Le conatus, que nous avons déjà
évoqué et que Leibniz emprunte à Hobbes, est le minimum de
mouvement qui s'applique à un point, identique à la
dérivée d'une courbe. Cette notion est complètement dans
l'esprit du calcul infinitésimal naissant car elle conçoit le
point, dans l'espace comme une étendue plus petite que toute
étendue donnée, et dans le temps comme une durée plus
petite que toute durée donnée. Puisque l'étendue est
relative et divisible, le mouvement qu'on donne à un corps doit
être divisible de la même manière que ce dernier ; et
puisque que pour Leibniz, l'étendue est bien plus divisée
actuellement à l'infini, le mouvement doit l'être
également et donc « le mouvement présent d'un corps
naît de la composition des conatus
précédents » (Lettre à Arnauld). En
effet le corps est phénoménal, issu de notre perception
singulière et somme de points de perception davantage réels, donc
son mouvement est lui aussi phénoménal et moins réel que
les conatus individuels de chaque point dont le mouvement d'un corps
est la somme. Ce point de mouvement qu'est le conatus sera beaucoup
plus approprié et plus stable pour recevoir la force car celle-ci ne
s'attribue pas indifféremment comme les cartésiens attribuent le
mouvement et le repos de manière relative au corps de
référence.
La conception arithmétique du mouvement
cartésienne considère donc l'étendue comme
indifférente au mouvement et au repos car ces deux notions
dépendent du corps de référence. Un corps au repos, aussi
grand soit-il, devrait, selon ces principes, se laisser pleinement emporter par
n'importe quel corps le percutant car rien alors ne l'enclin à rester au
repos. Pourtant, avec sûrement le dessein de concilier la loi de
conservation de la quantité de mouvement avec les expériences,
Descartes, parmi les lois du choc qu'il dérive de cette conservation du
mouvement, en énonce une qui veut qu'un corps plus petit entrant en
contact avec un plus grand au repos rebondit d'une manière
déterminée. Mais Leibniz montre que ce principe ne souffre aucune
continuité avec les autres principes du mouvement cartésien de
sorte qu'entre le choc de deux corps de même grandeur et celui de deux
corps de grandeurs variant d'une quantité plus petite que toute
quantité donnée (une quantité infinitésimale) il y
a une différence qui rompt le principe de continuité. Par
l'inertie naturelle des corps, que l'on constate empiriquement, il a
pourtant toujours résistance et que même un corps plus petit
percuté par un corps plus grand fera perdre au second une partie de sa
vitesse. Le corps n'est plus indifférent au repos et au mouvement :
on pourrait plutôt dire qu'il tend au repos. Mais cela n'est pas tout
à fait fidèle à Leibniz car, par sa conception
infinitésimale des choses liée au principe de continuité,
il voit le repos comme un mouvement imperceptible, plus petit que tout
mouvement que nous pouvons donner. Ainsi l'inertie est entièrement
compatible avec la dynamique leibnizienne, mieux elle l'implique, car elle
suppose une élasticité au corps qui n'est pas transmissible, qui
lui est propre et qui est principe du mouvement.
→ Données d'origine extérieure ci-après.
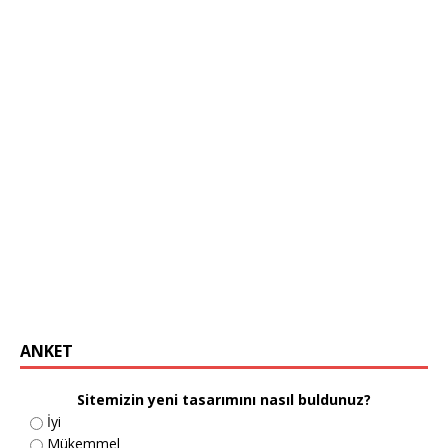
ANKET
Sitemizin yeni tasarımını nasıl buldunuz?
İyi
Mükemmel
La matière n'est pas neutre comme le pensent les
cartésiens, même eux lui accorde l'antitypie qui est
l'impénétrabilité et l'extension qui est la
tendance à l'étendue. Ces deux notions sont le fondement de la
résistance que l'on observe dans tout corps. Elle devient
élasticité à mesure que le corps devient un peu
plus organisé car la résistance qui s'opère entre les
différentes parties d'un corps entraîne sa réaction lorsque
celui-ci est sollicité. C'est que le corps n'est pas mobile mais il est
toujours animé d'un certain mouvement ou du moins a-t-il toujours une
tendance au mouvement qui est la stricte somme des conatus des
substances qui le composent. Ce qui peut alors donner du repos, ou plutôt
l'illusion du repos, c'est que les corps s'entre empêchent ; mais
aucun corps, s'il peut perdre son mouvement, ne perd sa force, celle-ci peut
seulement devenir potentielle. Et là encore il faut être
rigoureux : tout corps a actuellement un certain mouvement aussi
imperceptible soit-il car il ne saurait être totalement empêcher
(ou il n'existerait alors tout simplement pas), et il n'applique non plus
jamais pleinement sa force car il faudrait qu'il soit seul au monde puisque
tout corps, aussi petit soit-il, l'empêcherait d'appliquer sa force dans
une mesure certes tout aussi petite.
Cette vision de l'action des corps permet de rendre pleinement
compte de la résistance et de l'élasticité qu'on leur
observe tout en assurant à Leibniz une voie dégagée pour
formuler sa théorie des substances et de leur commerce. Outres à
formuler des lois sur le fonctionnement de la nature plus précises et
plus véridiques, ces considérations sur l'essence du mouvement et
de la matière amènent également à la question de la
substance car Leibniz a besoin, pour sa dynamique, contrairement à
Descartes pour sa mécanique, d'unités véritables qui
puissent constituer les éléments derniers des choses.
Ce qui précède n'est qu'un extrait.